The journalist, who after his participation in Investigatour Amazonía became part of Convoca's Network of Amazon Journalists to help develop new investigations, said that his feature story had national and global repercussions because he was able to portray the Amazon as a lung of the planet that must be protected, and because it resonated with the environmental and social realities of other countries.

"That is what Convoca offered me, the budget - through CONNECTAS - and the dissemination. So that's what has created a major impact," he said. "If you want to transcend as a journalist with informative [day-to-day] local issues, you're never going to make it. But if you do investigative work that has repercussions at a national level and in other media, then yes, the work will have that transcendence that is needed as journalists to motivate us to move forward."

An expanding project

Just as Convoca perceived a need to strengthen the skills of Amazonian journalists in Peru, the organization for the protection of journalism and freedom of expression in Ecuador, Fundamedios, also saw an urgency to promote journalism in the Ecuadoran Amazon.

When Convoca was working on launching Investigatour Amazonía, Fundamedios learned about the methodology of this initiative and decided to replicate it. Thus, after organizing the first Amazon Summit on Journalism and Climate Change in June 2022, Fundamedios launched a call for Investigatour Ecuador.

"Our need was basically to boost journalism in the interior of Ecuador, and it seemed very logical to us to link it to the Amazon Summit and to concentrate efforts to do investigative journalism in the Amazon," César Ricaurte, director of Fundamedios, told LJR. “Of course, while trying to make sure that Amazonian journalists could also have access to funds and training to be able to investigate what was happening in the Amazon region.”
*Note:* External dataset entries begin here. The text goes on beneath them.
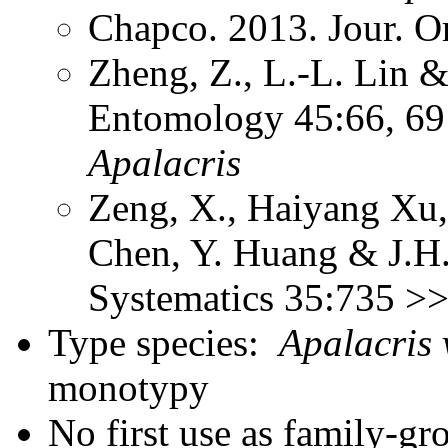
Chapco. 2013. Jour. O
Zheng, Z., L.-L. Lin &
Entomology 45:66, 69 
Apalacris
Zeng, X., Haiyang Xu,
Chen, Y. Huang & J.H.
Systematics 35:735 >
Type species:
Apalacris 
monotypy
No first use as family-gr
Fundamedios designed the first Investigatour Ecuador with the support of Convoca's director, Milagros Salazar, who advised the Ecuadoran organization on the implementation of the training and mentoring methodology.

As part of the first edition of the initiative, Fundamedios offered grants to six investigative projects. Coincidentally, all six participants were women journalists who worked hand in hand with Alexis Serrano, editor of Ecuador Chequea, in the development of their investigations. Unlike the Convoca version, the Ecuadoran Investigatour focuses on a specific theme each year. In 2022, the theme was illegal logging, while this year's edition will be on water.
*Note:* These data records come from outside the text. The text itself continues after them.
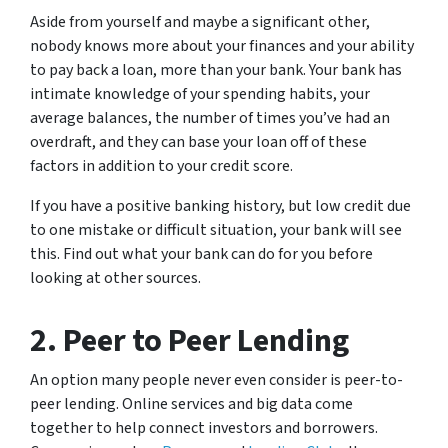
Aside from yourself and maybe a significant other,
nobody knows more about your finances and your ability
to pay back a loan, more than your bank. Your bank has
intimate knowledge of your spending habits, your
average balances, the number of times you’ve had an
overdraft, and they can base your loan off of these
factors in addition to your credit score.
If you have a positive banking history, but low credit due
to one mistake or difficult situation, your bank will see
this. Find out what your bank can do for you before
looking at other sources.
2. Peer to Peer Lending
An option many people never even consider is peer-to-
peer lending. Online services and big data come
together to help connect investors and borrowers.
"We are very satisfied with the impact these works have had. They were works that, apart from the original news outlets that were going to publish them, were published in many other media, regional media such as Mongabay," Ricaurte said. "Now, in the second Investigatour, we are basically continuing with the same successful methodology of the first one, that combination of mentoring plus workshops with experts from various fields that can help build investigative projects."

Journalists Alexis Serrano moderates a panel with four participants of the Investigatour Amazonía Ecuador 2022 initiative during the Amazon Summit on Journalism and Climate Change.
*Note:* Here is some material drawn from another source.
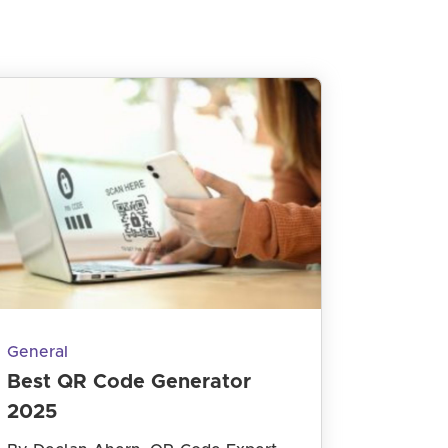
General
Best QR Code Generator
2025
Four of the participants of the first edition of the Investigatour Amazonía Ecuador presented their projects in the Amazon Summit organized by Fundamedios. (Photo Fundamedios Twitter)

The feature stories that came out of Investigatour, in both Peru and Ecuador, have shown the conflicts in the Amazon are not isolated and are linked to social conflicts and criminal activities that transcend borders. For this reason, both Convoca and Fundamedios see the need to expand the program to other countries that have a piece of the Amazon region within their territory, such as Brazil, Bolivia, Colombia, and Venezuela.

"We are aiming for the project to expand. We don't just want it to be in Peru, [...] because the Amazon region is not only in Peru, but rather there are more countries in Latin America that are part of the Amazon," Cardoza said. "It’s necessary for these investigations to be transborder to show that problems do not belong only to one side or the other, but they are shared problems that need to be addressed in a systemic and multidisciplinary way, so that concrete solutions and real solutions can be provided by the authorities."